**Supplied information:**
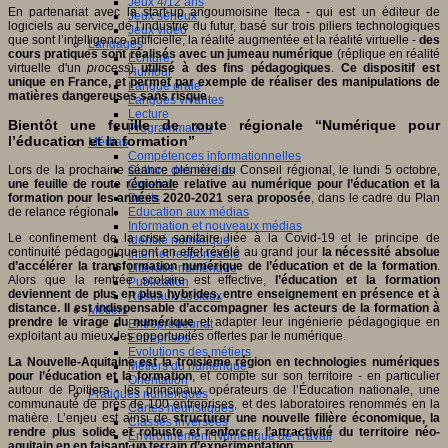
Jeux 4/12 ans
En partenariat avec la start-up angoumoisine Iteca - qui est un éditeur de
Jeux sérieux
logiciels au service de l’industrie du futur, basé sur trois piliers technologiques
Jeux vidéo
que sont l’intelligence artificielle, la réalité augmentée et la réalité virtuelle -
des
Langages
cours pratiques sont réalisés avec un jumeau numérique
(réplique en réalité
Ecriture
virtuelle d'un
process
)
utilisé à des fins pédagogiques
.
Ce dispositif est
Humour
unique en France, et permet par exemple de réaliser des manipulations de
Langue orale
matières dangereuses sans risque
.
Langues vivantes
Lecture
Bientôt une feuille de route régionale “Numérique pour
Programmation
l’éducation et la formation”
Médias
Compétences informationnelles
Culture des médias
Lors de la prochaine séance plénière du Conseil régional, le lundi 5 octobre,
Curation
une feuille de route régionale relative au numérique pour l’éducation et la
Droits
formation pour les années 2020-2021 sera proposée
, dans le cadre du Plan
Education aux médias
de relance régional.
Information et nouveaux médias
Le confinement de la crise sanitaire liée à la Covid-19 et le principe de
Identité numérique
continuité pédagogique ont en effet révélé au grand jour
la nécessité absolue
Internet responsable
d’accélérer la transformation numérique de l’éducation et de la formation
.
Littératie numérique
Alors que la rentrée scolaire est effective,
l’éducation et la formation
Publication
deviennent de plus en plus hybrides, entre enseignement en présence et à
Réseaux sociaux
distance. Il est indispensable d’accompagner les acteurs de la formation à
Métiers
prendre le virage du numérique
et adapter leur ingénierie pédagogique en
Entrepreneuriat
exploitant au mieux les opportunités offertes par le numérique.
Entreprises
Evolutions des métiers
La Nouvelle-Aquitaine est la troisième région en technologies numériques
Métiers du numérique
pour l’éducation et la formation
, et compte sur son territoire - en particulier
Orientation
autour de Poitiers - les principaux opérateurs de l’Éducation nationale, une
Pratiques numériques
communauté de près de 100 entreprises, et des laboratoires renommés en la
Cartes heuristiques
matière. L’enjeu est ainsi de
structurer une nouvelle filière économique, la
Classes inversées
rendre plus solide et robuste et renforcer l’attractivité du territoire néo-
Environnement Numérique de Travail
aquitain en en faisant un terrain d’expérimentation
.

**Goal of the exercise:** What lines in the listing contain "route"? Copy them all.

**Exercise output:**
Bientôt une feuille de route régionale “Numérique pour
une feuille de route régionale relative au numérique pour l’éducation et la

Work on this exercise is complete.